Exercise inputs
===============
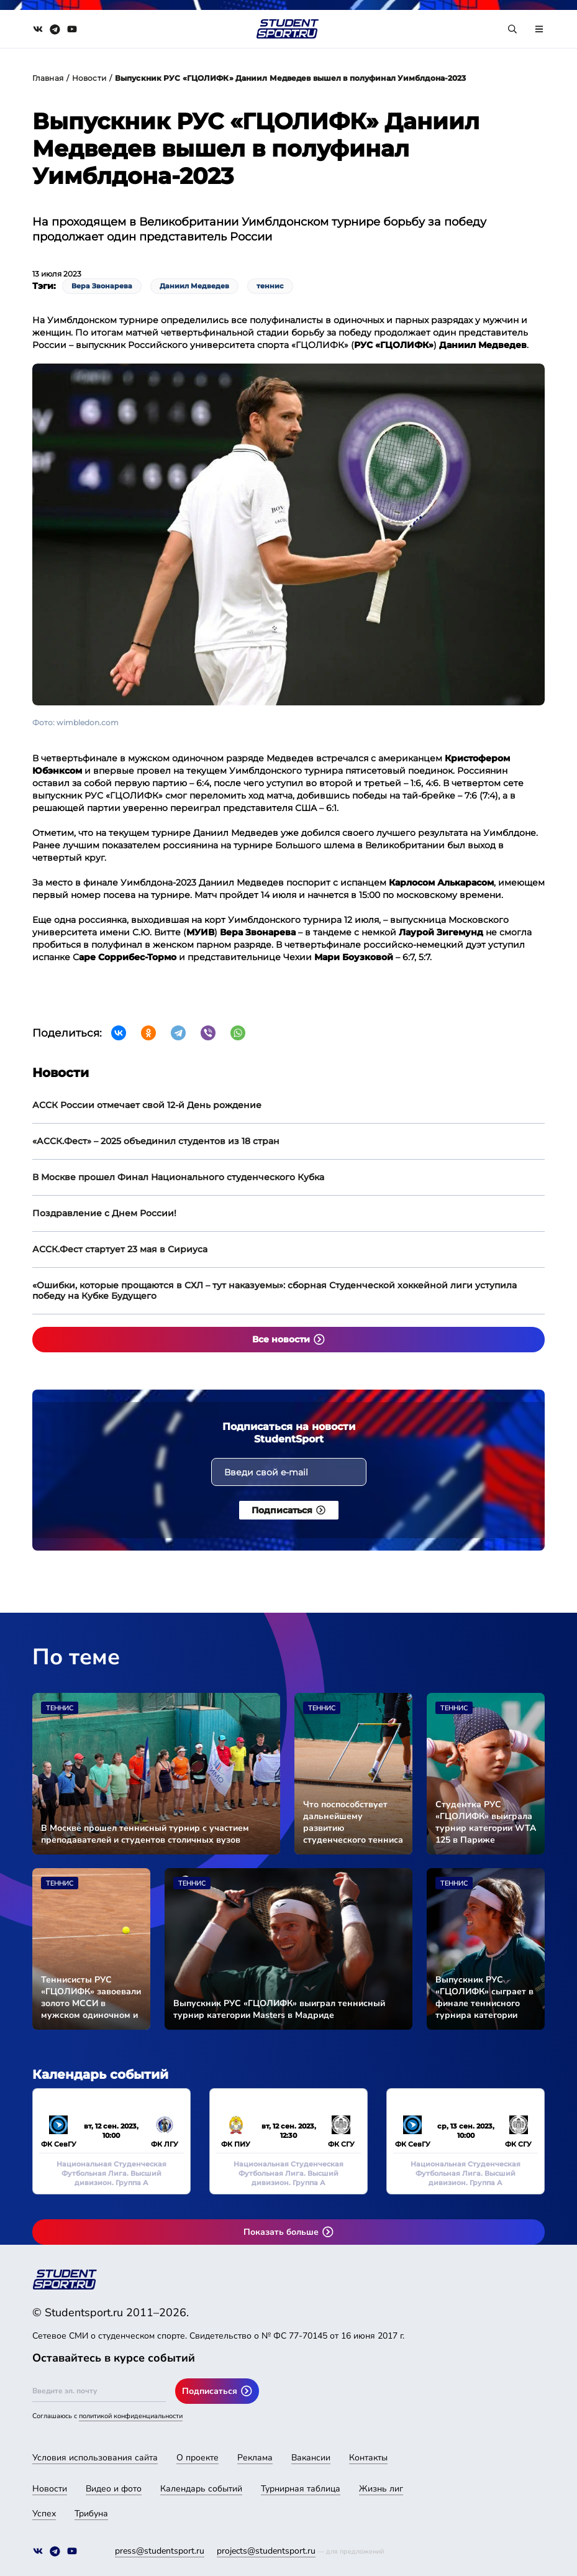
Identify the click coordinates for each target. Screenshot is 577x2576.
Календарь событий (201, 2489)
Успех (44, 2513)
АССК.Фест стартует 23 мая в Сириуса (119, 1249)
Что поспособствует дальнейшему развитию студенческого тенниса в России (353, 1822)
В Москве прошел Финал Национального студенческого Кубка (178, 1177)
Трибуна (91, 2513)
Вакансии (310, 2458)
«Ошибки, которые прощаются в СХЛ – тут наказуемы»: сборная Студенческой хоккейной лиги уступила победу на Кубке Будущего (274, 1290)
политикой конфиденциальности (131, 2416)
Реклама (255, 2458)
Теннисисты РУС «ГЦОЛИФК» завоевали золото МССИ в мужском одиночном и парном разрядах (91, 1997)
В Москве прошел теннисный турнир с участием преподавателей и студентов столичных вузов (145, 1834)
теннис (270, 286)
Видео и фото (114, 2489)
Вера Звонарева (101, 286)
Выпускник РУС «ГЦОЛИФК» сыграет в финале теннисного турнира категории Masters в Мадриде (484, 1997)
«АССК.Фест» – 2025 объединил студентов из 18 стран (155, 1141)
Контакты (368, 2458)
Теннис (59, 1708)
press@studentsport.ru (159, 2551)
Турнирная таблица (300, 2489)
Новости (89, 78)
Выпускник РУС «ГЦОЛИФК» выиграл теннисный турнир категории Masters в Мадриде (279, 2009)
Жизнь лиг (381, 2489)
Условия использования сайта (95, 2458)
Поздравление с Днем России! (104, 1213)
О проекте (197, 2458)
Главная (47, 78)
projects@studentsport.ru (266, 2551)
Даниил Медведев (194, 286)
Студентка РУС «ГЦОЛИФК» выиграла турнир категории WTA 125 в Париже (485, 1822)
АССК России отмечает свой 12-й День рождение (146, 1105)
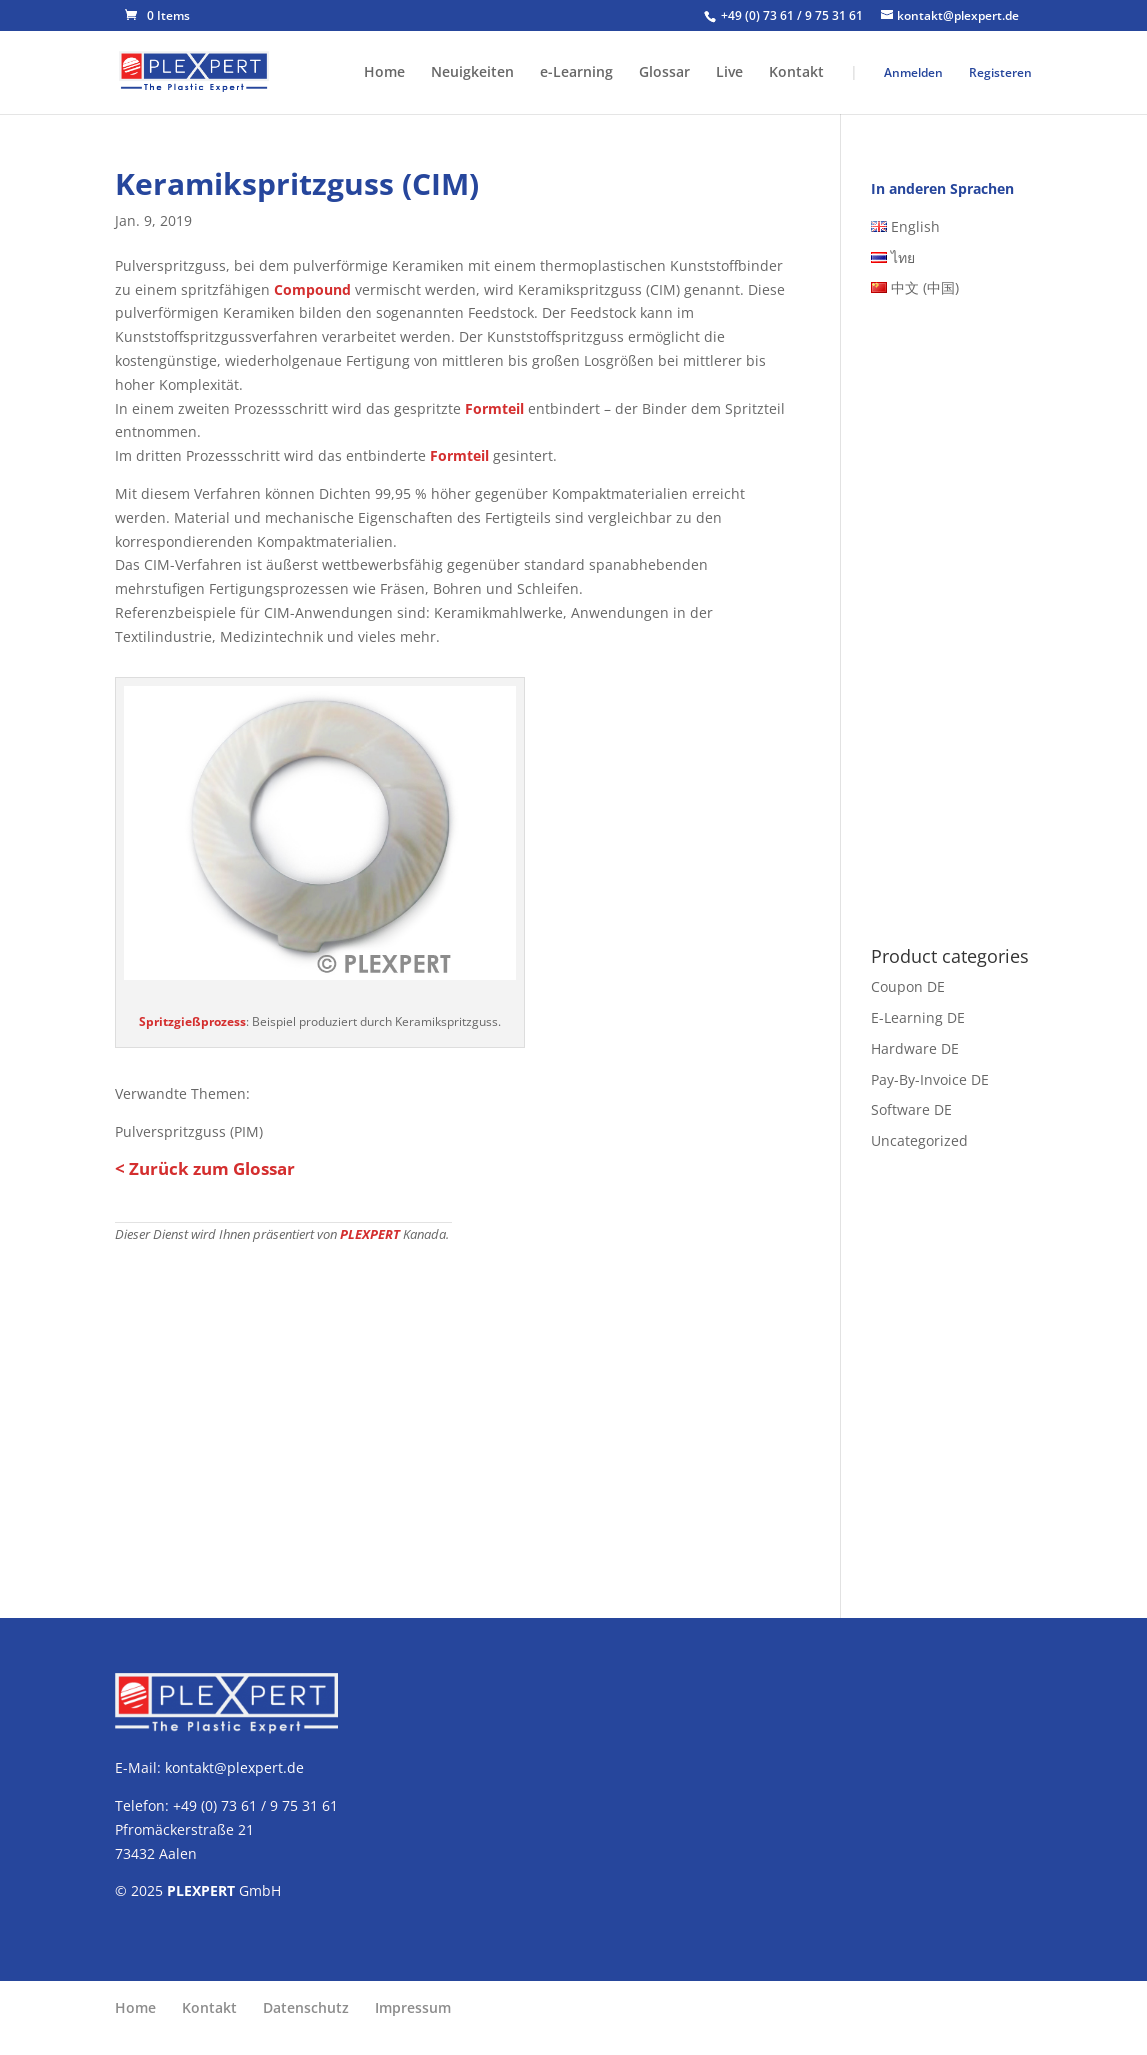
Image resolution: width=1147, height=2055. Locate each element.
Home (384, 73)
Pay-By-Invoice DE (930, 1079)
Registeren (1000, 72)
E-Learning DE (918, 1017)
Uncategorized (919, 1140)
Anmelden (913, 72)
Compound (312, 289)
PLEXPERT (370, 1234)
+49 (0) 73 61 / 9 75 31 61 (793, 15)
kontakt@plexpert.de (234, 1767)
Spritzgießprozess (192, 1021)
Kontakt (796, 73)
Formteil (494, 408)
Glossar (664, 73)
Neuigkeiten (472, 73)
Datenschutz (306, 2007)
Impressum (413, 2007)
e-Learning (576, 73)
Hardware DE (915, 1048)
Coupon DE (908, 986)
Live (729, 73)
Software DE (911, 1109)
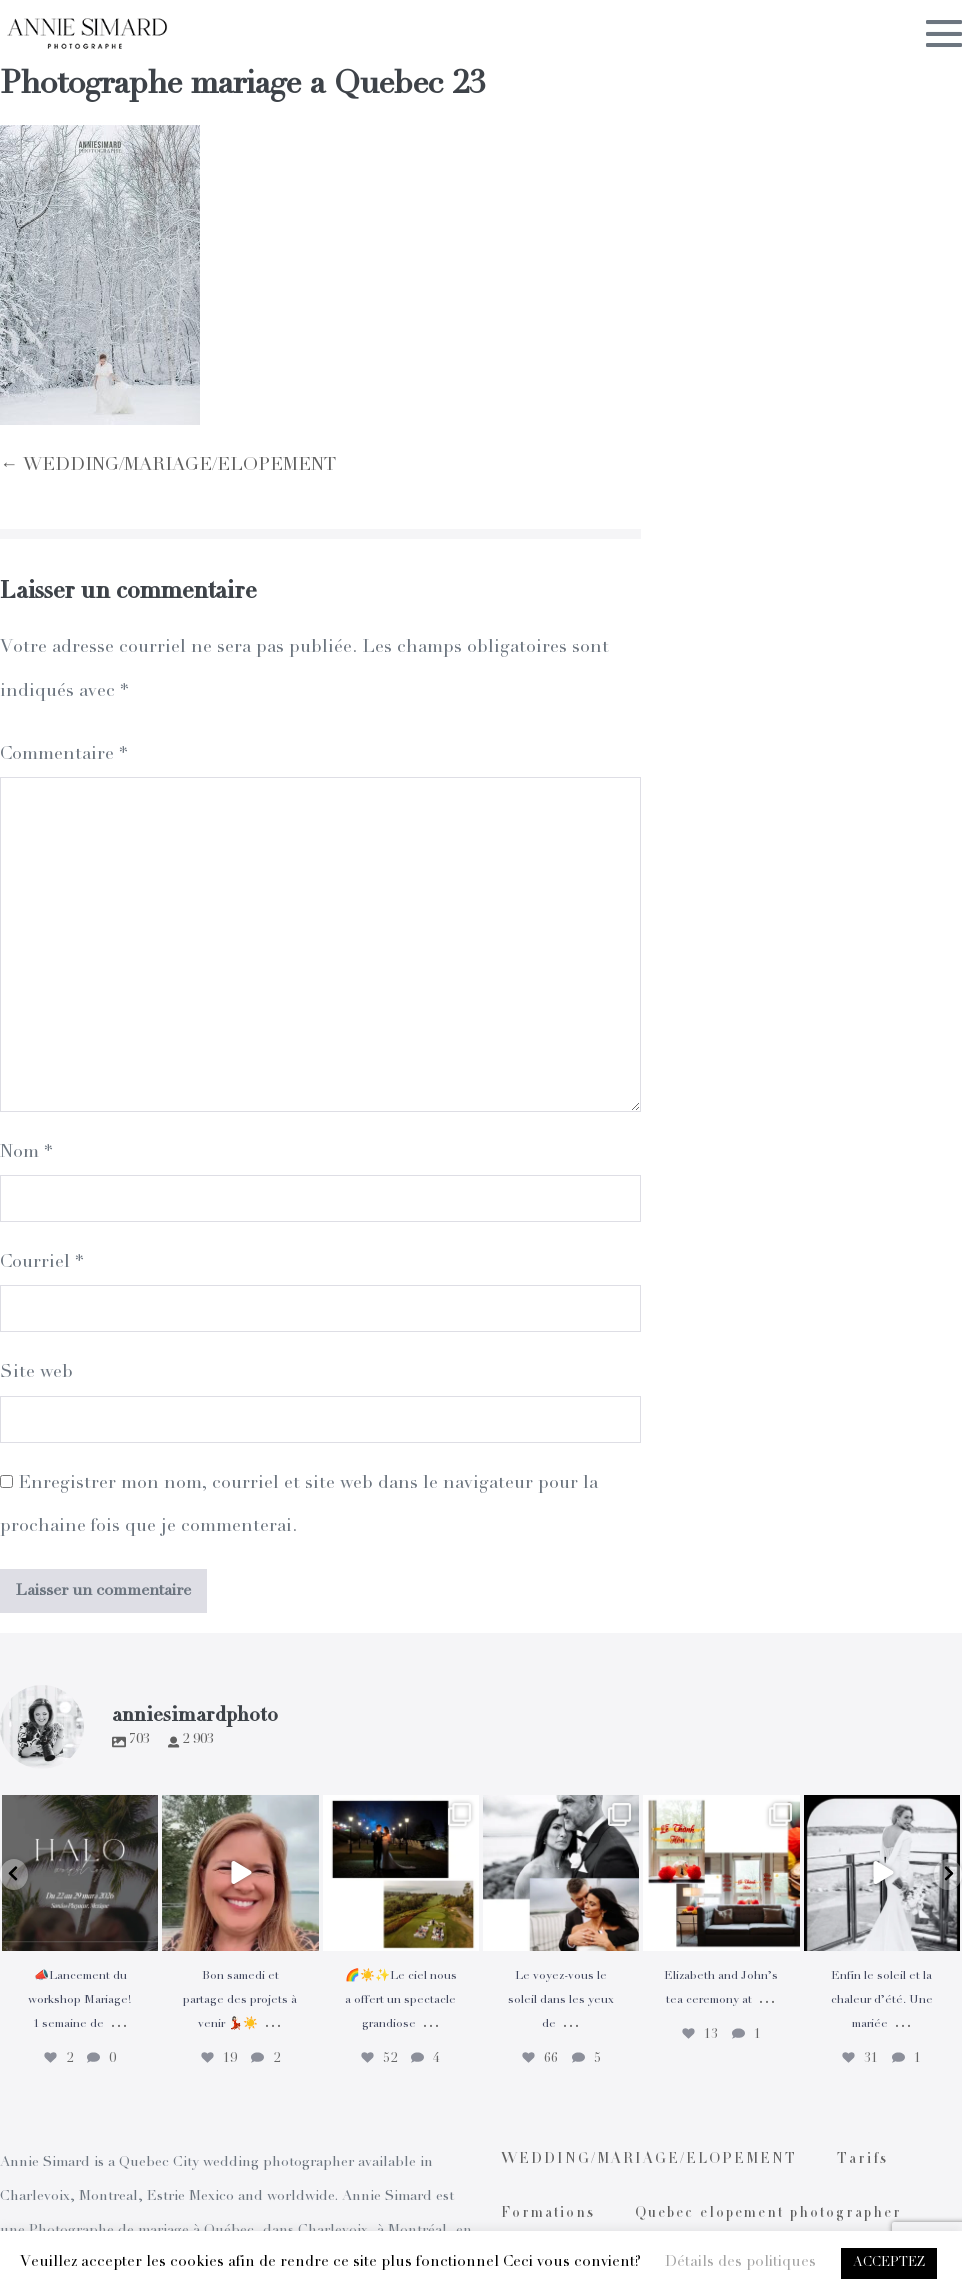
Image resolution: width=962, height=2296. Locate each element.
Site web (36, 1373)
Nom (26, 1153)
===============
Activity
Only the lines from the one containing "Home (384, 73)" through the final line of the data should be given again, exactly and without pictures.

Solution for this exercise
Home (384, 73)
Pay-By-Invoice DE (930, 1079)
Registeren (1000, 72)
E-Learning DE (918, 1017)
Uncategorized (919, 1140)
Anmelden (913, 72)
Compound (312, 289)
PLEXPERT (370, 1234)
+49 (0) 73 61 / 9 75 31 61 (793, 15)
kontakt@plexpert.de (234, 1767)
Spritzgießprozess (192, 1021)
Kontakt (796, 73)
Formteil (494, 408)
Glossar (664, 73)
Neuigkeiten (472, 73)
Datenschutz (306, 2007)
Impressum (413, 2007)
e-Learning (576, 73)
Hardware DE (915, 1048)
Coupon DE (908, 986)
Live (729, 73)
Software DE (911, 1109)
Image resolution: width=962, height=2296. Locate each element.
Site web (36, 1373)
Nom (26, 1153)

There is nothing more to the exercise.